Op 23 mei jongstleden presenteerde de Europese Commissie het voorstel voor de Europese begroting voor 2019. Net als in de begrotingen van de afgelopen jaren, geeft de Europese Commissie in 2019 prioriteit aan het stimuleren van Europese groei en werkgelegenheid en aan migratie en veiligheid. Tevens presenteerde de Europese Commissie op 23 mei het voorstel voor de derde aanvullende begroting voor het jaar 2018, waarin de Facility for Refugees in Turkey (FRIT) in de begroting 2018 wordt ingepast. De Commissie presenteerde op 31 mei daarnaast het voorstel voor de vierde aanvullende begroting voor het jaar 2018, waarin het Solidariteitsfonds van de Europese Unie (EUSF) wordt gemobiliseerd.

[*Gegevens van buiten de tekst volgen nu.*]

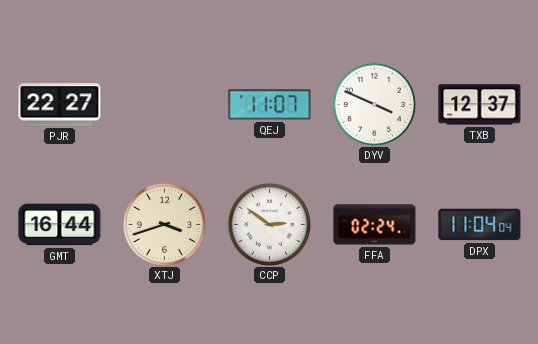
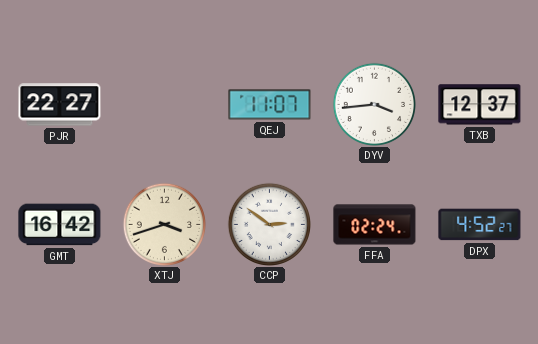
DYV: 3:49 -> 3:44
GMT: 16:44 -> 16:42
DPX: 11:04 -> 4:52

De Raadsonderhandelingen over de Europese begroting voor 2019 zullen in de komende weken plaatsvinden. Op 24 juli aanstaande is de Ecofin-begrotingsraad geagendeerd. Voorafgaand aan of tijdens deze Raad wordt waarschijnlijk een Raadscompromis bereikt over de begroting voor 2019. Deze Kamerbrief vervangt de gebruikelijke geannoteerde agenda die aan een Raad voorafgaat. Tevens vervangt deze Kamerbrief het gebruikelijke BNC-fiche over de Commissievoorstellen. In deze Kamerbrief wordt nader ingegaan op het Commissievoorstel voor de EU-begroting voor 2019. Middels deze brief wordt tevens invulling gegeven aan het verzoek van de Tweede Kamer van 8 juni jl. aan de Minister van Buitenlandse Zaken om een kabinetsappreciatie van het Commissievoorstel. Ook het voorstel voor de derde en vierde aanvullende begroting voor 2018 wordt toegelicht.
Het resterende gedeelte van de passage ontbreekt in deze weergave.